* Task to complete: Please count every line of the following material that holds "Help" and give the total alone.

* Data:
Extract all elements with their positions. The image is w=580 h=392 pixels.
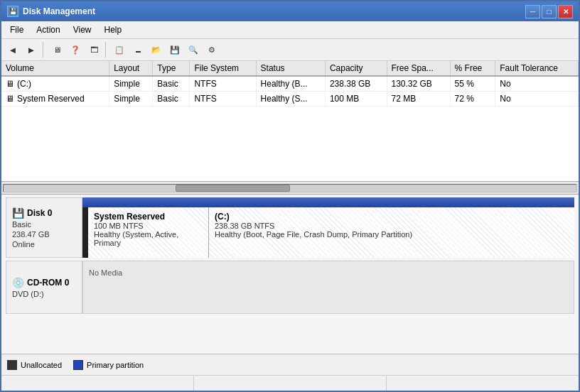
- toolbar-btn-4[interactable]: 📋: [111, 41, 128, 58]
- cell-freespace-c: 130.32 GB: [387, 76, 450, 92]
- cell-layout-c: Simple: [109, 76, 153, 92]
- col-faulttolerance[interactable]: Fault Tolerance: [495, 61, 579, 76]
- cell-capacity-c: 238.38 GB: [325, 76, 387, 92]
- col-pctfree[interactable]: % Free: [450, 61, 495, 76]
- cell-freespace-sysres: 72 MB: [387, 92, 450, 107]
- window-title: Disk Management: [23, 6, 95, 16]
- legend-primary-box: [73, 360, 83, 370]
- cell-fs-c: NTFS: [190, 76, 256, 92]
- table-row[interactable]: 🖥 (C:) Simple Basic NTFS Healthy (B... 2…: [1, 76, 579, 92]
- status-pane-1: [1, 376, 194, 391]
- toolbar-btn-1[interactable]: 🖥: [48, 41, 65, 58]
- menu-view[interactable]: View: [68, 23, 97, 37]
- sysres-size: 100 MB NTFS: [94, 222, 203, 230]
- toolbar-btn-7[interactable]: 💾: [166, 41, 183, 58]
- toolbar-btn-3[interactable]: 🗔: [85, 41, 102, 58]
- col-volume[interactable]: Volume: [1, 61, 109, 76]
- toolbar: ◄ ► 🖥 ❓ 🗔 📋 🗕 📂 💾 🔍 ⚙: [1, 39, 579, 61]
- close-button[interactable]: ✕: [558, 5, 573, 18]
- status-pane-2: [194, 376, 387, 391]
- minimize-button[interactable]: ─: [525, 5, 540, 18]
- disk-0-size: 238.47 GB: [12, 230, 76, 239]
- status-bar: [1, 375, 579, 391]
- menu-action[interactable]: Action: [31, 23, 65, 37]
- disk-section: 💾 Disk 0 Basic 238.47 GB Online System R…: [1, 195, 579, 354]
- cell-status-sysres: Healthy (S...: [256, 92, 325, 107]
- cdrom-icon: 💿: [12, 277, 24, 288]
- col-filesystem[interactable]: File System: [190, 61, 256, 76]
- disk-0-status: Online: [12, 240, 76, 249]
- legend-section: Unallocated Primary partition: [1, 354, 579, 375]
- cell-pctfree-c: 55 %: [450, 76, 495, 92]
- toolbar-btn-8[interactable]: 🔍: [185, 41, 202, 58]
- drive-icon-c: 🖥: [6, 79, 14, 89]
- disk-0-label: 💾 Disk 0 Basic 238.47 GB Online: [6, 197, 82, 258]
- cell-fault-sysres: No: [495, 92, 579, 107]
- disk-0-unallocated[interactable]: [82, 207, 88, 258]
- toolbar-btn-2[interactable]: ❓: [67, 41, 84, 58]
- c-size: 238.38 GB NTFS: [215, 222, 569, 230]
- forward-button[interactable]: ►: [23, 41, 40, 58]
- status-pane-3: [387, 376, 579, 391]
- volume-table: Volume Layout Type File System Status Ca…: [1, 61, 579, 107]
- cdrom-0-type: DVD (D:): [12, 290, 76, 298]
- disk-0-type: Basic: [12, 220, 76, 229]
- main-content: Volume Layout Type File System Status Ca…: [1, 61, 579, 391]
- toolbar-btn-9[interactable]: ⚙: [203, 41, 220, 58]
- app-icon: 💾: [7, 6, 18, 17]
- col-capacity[interactable]: Capacity: [325, 61, 387, 76]
- title-bar: 💾 Disk Management ─ □ ✕: [1, 1, 579, 21]
- disk-0-c-partition[interactable]: (C:) 238.38 GB NTFS Healthy (Boot, Page …: [209, 207, 574, 258]
- title-controls[interactable]: ─ □ ✕: [525, 5, 573, 18]
- toolbar-separator-2: [105, 42, 108, 58]
- legend-primary: Primary partition: [73, 360, 144, 370]
- c-status: Healthy (Boot, Page File, Crash Dump, Pr…: [215, 230, 569, 239]
- main-window: 💾 Disk Management ─ □ ✕ File Action View…: [0, 0, 580, 392]
- menu-file[interactable]: File: [4, 23, 29, 37]
- disk-0-visual: System Reserved 100 MB NTFS Healthy (Sys…: [82, 197, 574, 258]
- sysres-title: System Reserved: [94, 212, 203, 222]
- scrollbar-track[interactable]: [3, 184, 577, 192]
- volume-table-section[interactable]: Volume Layout Type File System Status Ca…: [1, 61, 579, 182]
- horizontal-scrollbar[interactable]: [1, 182, 579, 195]
- disk-0-title: 💾 Disk 0: [12, 207, 76, 219]
- cdrom-no-media: No Media: [89, 268, 568, 277]
- col-type[interactable]: Type: [153, 61, 190, 76]
- cell-capacity-sysres: 100 MB: [325, 92, 387, 107]
- table-row[interactable]: 🖥 System Reserved Simple Basic NTFS Heal…: [1, 92, 579, 107]
- cell-pctfree-sysres: 72 %: [450, 92, 495, 107]
- toolbar-btn-5[interactable]: 🗕: [129, 41, 146, 58]
- disk-0-header-bar: [82, 197, 574, 207]
- sysres-status: Healthy (System, Active, Primary: [94, 230, 203, 247]
- toolbar-separator-1: [43, 42, 45, 58]
- cell-layout-sysres: Simple: [109, 92, 153, 107]
- row-icon-sysres: 🖥 System Reserved: [6, 94, 85, 104]
- cdrom-0-row: 💿 CD-ROM 0 DVD (D:) No Media: [6, 261, 574, 314]
- legend-unalloc-label: Unallocated: [21, 361, 62, 369]
- back-button[interactable]: ◄: [4, 41, 21, 58]
- cell-fs-sysres: NTFS: [190, 92, 256, 107]
- maximize-button[interactable]: □: [542, 5, 557, 18]
- cell-volume-sysres: 🖥 System Reserved: [1, 92, 109, 107]
- legend-unalloc-box: [7, 360, 17, 370]
- menu-help[interactable]: Help: [99, 23, 128, 37]
- title-bar-left: 💾 Disk Management: [7, 6, 95, 17]
- toolbar-btn-6[interactable]: 📂: [148, 41, 165, 58]
- col-layout[interactable]: Layout: [109, 61, 153, 76]
- disk-0-row: 💾 Disk 0 Basic 238.47 GB Online System R…: [6, 197, 574, 258]
- cell-status-c: Healthy (B...: [256, 76, 325, 92]
- scrollbar-thumb[interactable]: [176, 185, 290, 192]
- cell-volume-c: 🖥 (C:): [1, 76, 109, 92]
- cell-fault-c: No: [495, 76, 579, 92]
- cdrom-0-content: No Media: [82, 261, 574, 314]
- legend-primary-label: Primary partition: [87, 361, 144, 369]
- cell-type-sysres: Basic: [153, 92, 190, 107]
- menu-bar: File Action View Help: [1, 21, 579, 39]
- disk-0-sysres-partition[interactable]: System Reserved 100 MB NTFS Healthy (Sys…: [88, 207, 209, 258]
- legend-unallocated: Unallocated: [7, 360, 62, 370]
- col-status[interactable]: Status: [256, 61, 325, 76]
- cdrom-0-label: 💿 CD-ROM 0 DVD (D:): [6, 261, 82, 314]
- cell-type-c: Basic: [153, 76, 190, 92]
- col-freespace[interactable]: Free Spa...: [387, 61, 450, 76]
- disk-0-partitions: System Reserved 100 MB NTFS Healthy (Sys…: [82, 207, 574, 258]
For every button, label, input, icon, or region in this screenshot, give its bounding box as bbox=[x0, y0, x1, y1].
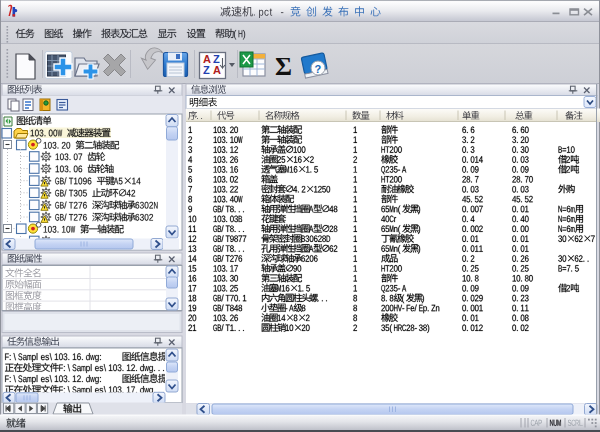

* Exercise solution: 2